*** EXTRACTED MATERIAL Section Begins ***

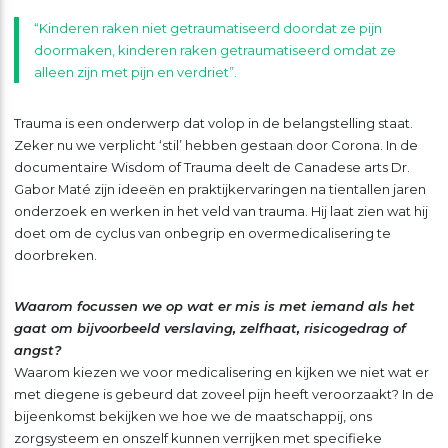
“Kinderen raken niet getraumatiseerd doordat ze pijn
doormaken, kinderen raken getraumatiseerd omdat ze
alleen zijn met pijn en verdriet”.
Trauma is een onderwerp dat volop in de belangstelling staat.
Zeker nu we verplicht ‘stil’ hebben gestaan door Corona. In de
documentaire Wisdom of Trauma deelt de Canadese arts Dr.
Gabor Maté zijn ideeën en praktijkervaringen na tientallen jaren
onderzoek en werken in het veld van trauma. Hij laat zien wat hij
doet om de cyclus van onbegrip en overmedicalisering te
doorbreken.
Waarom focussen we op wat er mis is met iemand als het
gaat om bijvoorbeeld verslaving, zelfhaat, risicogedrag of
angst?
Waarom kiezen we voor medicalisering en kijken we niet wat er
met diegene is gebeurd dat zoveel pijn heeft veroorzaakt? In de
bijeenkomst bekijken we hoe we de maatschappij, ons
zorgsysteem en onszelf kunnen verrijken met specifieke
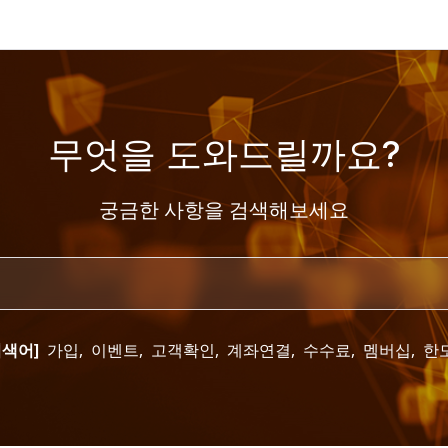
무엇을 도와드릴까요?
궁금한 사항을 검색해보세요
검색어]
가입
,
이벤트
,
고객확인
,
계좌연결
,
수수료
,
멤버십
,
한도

*** EXTRACTED MATERIAL Section Ends ***

### [WHAT THE EXERCISE ASKS]
With pictures omitted, copy exactly the lines from the one containing "met diegene is" through the final line of the listing, both included.

### [RESULT OF THIS TASK]
met diegene is gebeurd dat zoveel pijn heeft veroorzaakt? In de
bijeenkomst bekijken we hoe we de maatschappij, ons
zorgsysteem en onszelf kunnen verrijken met specifieke
무엇을 도와드릴까요?
궁금한 사항을 검색해보세요
검색어]
가입
,
이벤트
,
고객확인
,
계좌연결
,
수수료
,
멤버십
,
한도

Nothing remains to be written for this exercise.